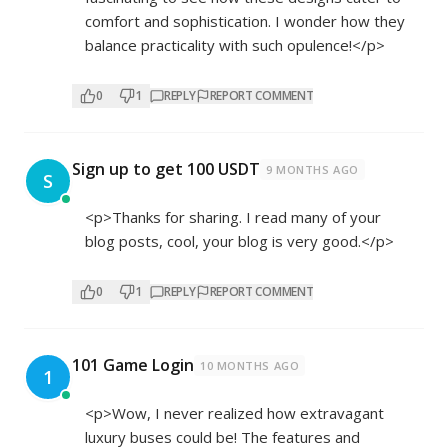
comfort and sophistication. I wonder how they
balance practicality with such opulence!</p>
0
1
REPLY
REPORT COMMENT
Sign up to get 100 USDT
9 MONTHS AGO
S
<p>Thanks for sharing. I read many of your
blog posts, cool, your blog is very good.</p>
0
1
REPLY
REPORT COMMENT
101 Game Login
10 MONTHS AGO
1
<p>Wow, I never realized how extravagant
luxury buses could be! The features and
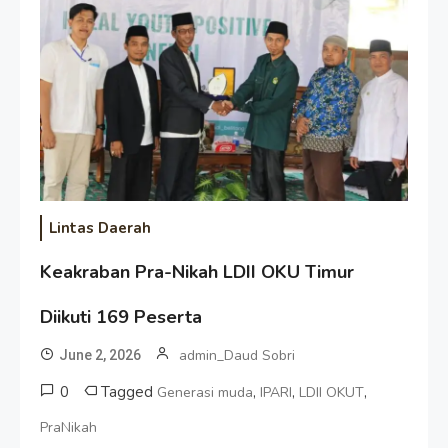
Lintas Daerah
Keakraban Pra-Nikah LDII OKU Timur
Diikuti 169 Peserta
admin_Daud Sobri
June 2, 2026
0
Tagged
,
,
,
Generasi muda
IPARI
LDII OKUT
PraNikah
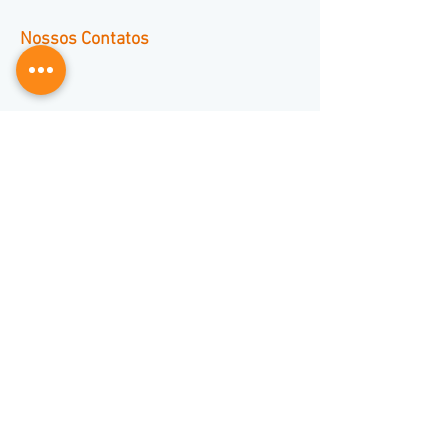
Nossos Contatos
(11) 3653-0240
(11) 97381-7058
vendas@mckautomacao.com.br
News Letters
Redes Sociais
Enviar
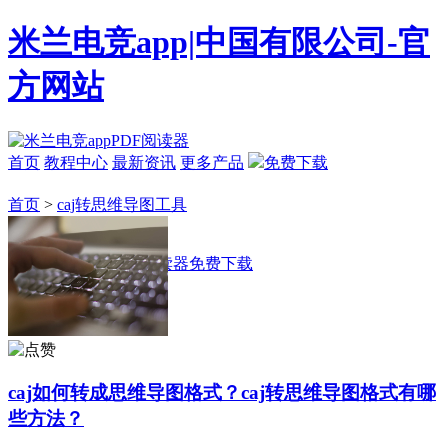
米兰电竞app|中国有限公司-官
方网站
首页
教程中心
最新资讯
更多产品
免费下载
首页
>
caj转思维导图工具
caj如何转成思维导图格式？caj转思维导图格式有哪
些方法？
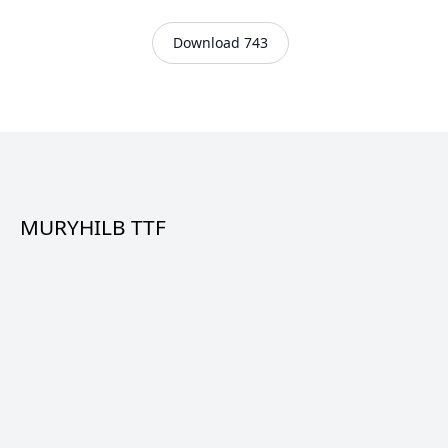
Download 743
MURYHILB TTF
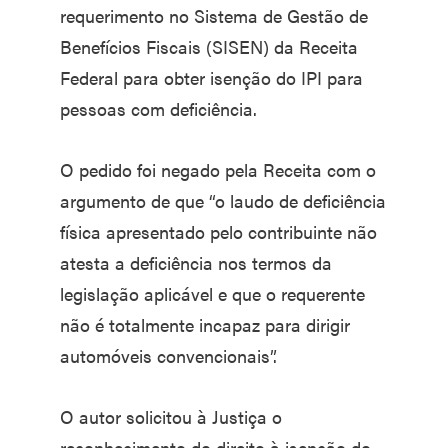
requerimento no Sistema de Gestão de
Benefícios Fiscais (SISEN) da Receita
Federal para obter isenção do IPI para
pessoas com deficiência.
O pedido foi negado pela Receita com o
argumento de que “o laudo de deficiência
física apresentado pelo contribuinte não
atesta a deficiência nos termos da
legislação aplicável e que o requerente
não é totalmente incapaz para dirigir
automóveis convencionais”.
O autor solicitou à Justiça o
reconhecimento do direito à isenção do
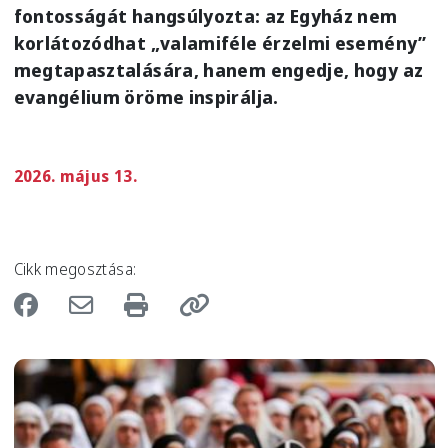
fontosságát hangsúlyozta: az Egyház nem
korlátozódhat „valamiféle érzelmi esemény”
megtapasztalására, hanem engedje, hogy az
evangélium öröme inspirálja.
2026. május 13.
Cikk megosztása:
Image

---

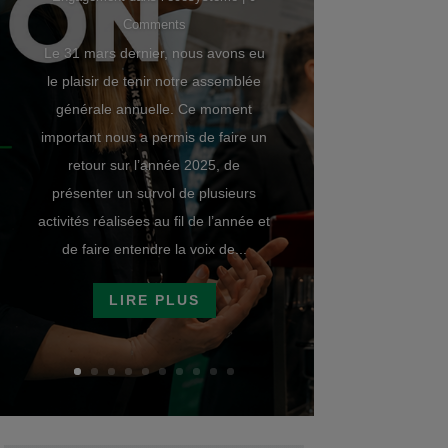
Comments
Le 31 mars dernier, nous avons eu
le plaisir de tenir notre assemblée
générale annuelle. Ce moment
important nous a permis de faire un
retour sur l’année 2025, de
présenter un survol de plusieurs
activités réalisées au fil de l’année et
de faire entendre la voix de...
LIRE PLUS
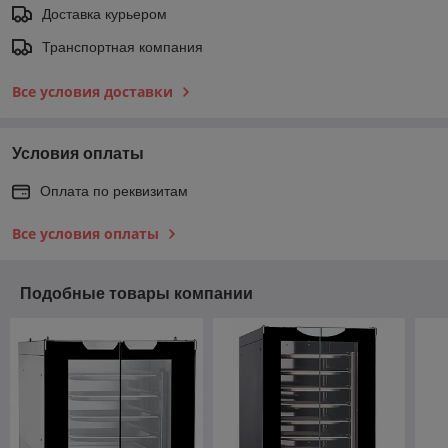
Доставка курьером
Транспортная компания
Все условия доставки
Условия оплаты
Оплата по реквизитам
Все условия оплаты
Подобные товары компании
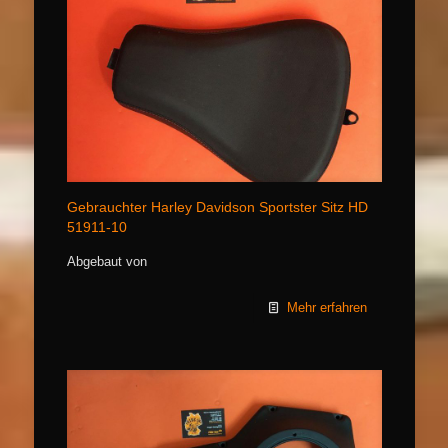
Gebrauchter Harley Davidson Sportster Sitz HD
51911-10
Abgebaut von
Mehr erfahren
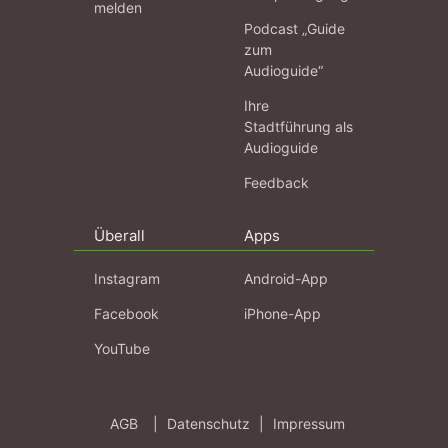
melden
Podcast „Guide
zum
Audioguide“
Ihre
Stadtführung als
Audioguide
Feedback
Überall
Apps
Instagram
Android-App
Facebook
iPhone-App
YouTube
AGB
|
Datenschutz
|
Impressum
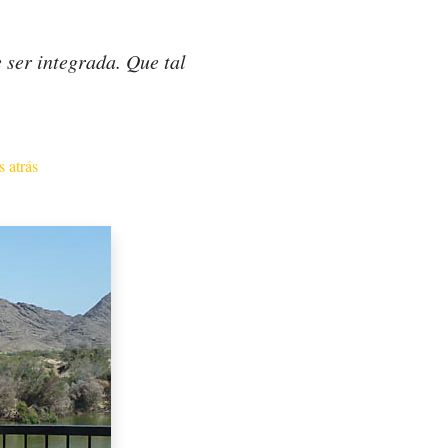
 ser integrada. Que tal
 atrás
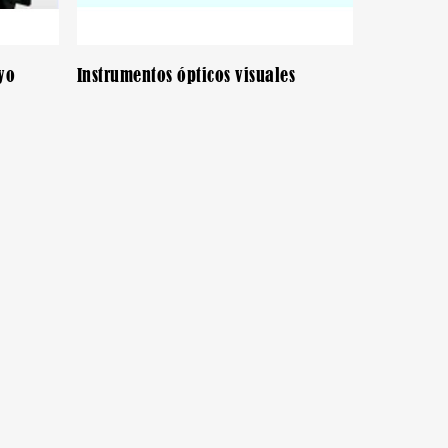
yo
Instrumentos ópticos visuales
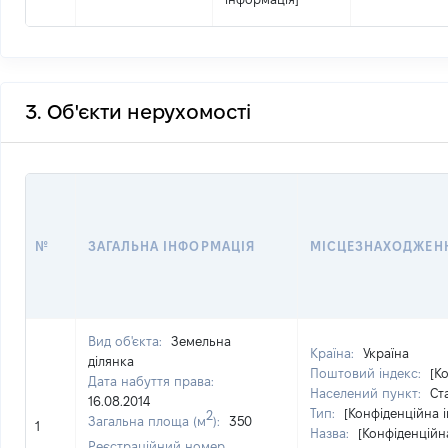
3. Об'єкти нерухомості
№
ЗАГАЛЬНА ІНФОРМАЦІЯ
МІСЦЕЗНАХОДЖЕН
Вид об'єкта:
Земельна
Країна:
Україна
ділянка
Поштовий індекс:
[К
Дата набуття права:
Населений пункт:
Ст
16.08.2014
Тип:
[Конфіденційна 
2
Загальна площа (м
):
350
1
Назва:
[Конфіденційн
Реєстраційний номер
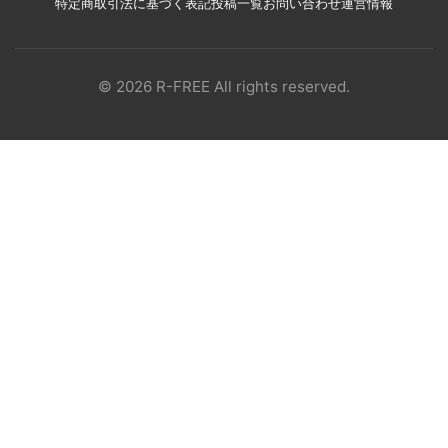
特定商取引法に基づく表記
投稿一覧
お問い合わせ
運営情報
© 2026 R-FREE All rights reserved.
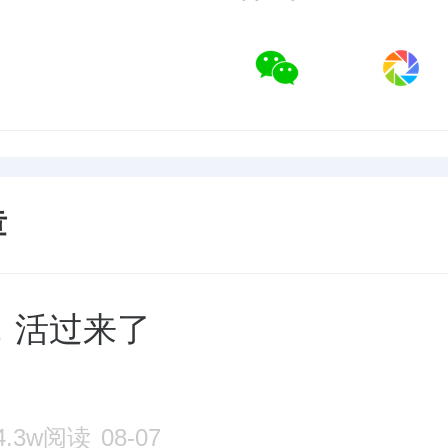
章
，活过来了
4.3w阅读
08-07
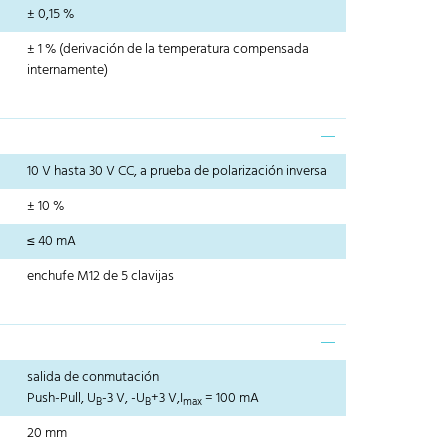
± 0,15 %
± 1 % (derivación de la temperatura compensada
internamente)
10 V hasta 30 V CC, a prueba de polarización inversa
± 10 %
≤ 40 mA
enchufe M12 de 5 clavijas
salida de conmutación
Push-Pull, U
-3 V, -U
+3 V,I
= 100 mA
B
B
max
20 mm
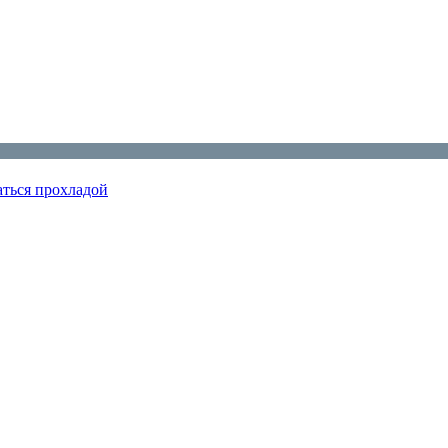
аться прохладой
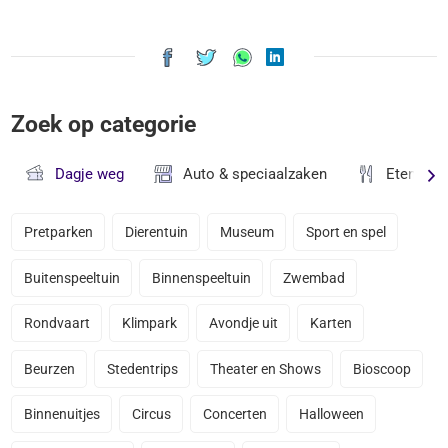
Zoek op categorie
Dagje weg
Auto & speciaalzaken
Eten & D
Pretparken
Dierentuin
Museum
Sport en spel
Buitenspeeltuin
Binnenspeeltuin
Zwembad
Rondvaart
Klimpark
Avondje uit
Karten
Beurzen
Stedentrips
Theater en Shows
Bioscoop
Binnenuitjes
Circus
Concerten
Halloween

## WHAT NEEDS TO BE DONE
Search the records for the word "Receita" and return every line that holds it.

## TASK OUTPUT
Benefícios Fiscais (SISEN) da Receita
O pedido foi negado pela Receita com o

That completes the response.